• _Task goal_
After finding the line with "Varies by location." in the entries below, retype exactly each line from there through the line with "Français (French)", including that final line.

____________

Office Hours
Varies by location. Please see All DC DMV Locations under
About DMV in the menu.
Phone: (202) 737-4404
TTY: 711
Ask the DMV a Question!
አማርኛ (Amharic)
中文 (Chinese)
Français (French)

____________

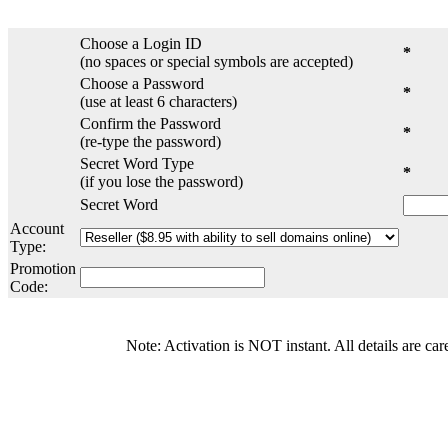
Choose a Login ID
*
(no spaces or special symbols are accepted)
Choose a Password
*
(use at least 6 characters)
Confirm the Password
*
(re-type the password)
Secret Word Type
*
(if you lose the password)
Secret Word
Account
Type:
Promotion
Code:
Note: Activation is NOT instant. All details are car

____________

• _Final answer_
Varies by location. Please see All DC DMV Locations under
About DMV in the menu.
Phone: (202) 737-4404
TTY: 711
Ask the DMV a Question!
አማርኛ (Amharic)
中文 (Chinese)
Français (French)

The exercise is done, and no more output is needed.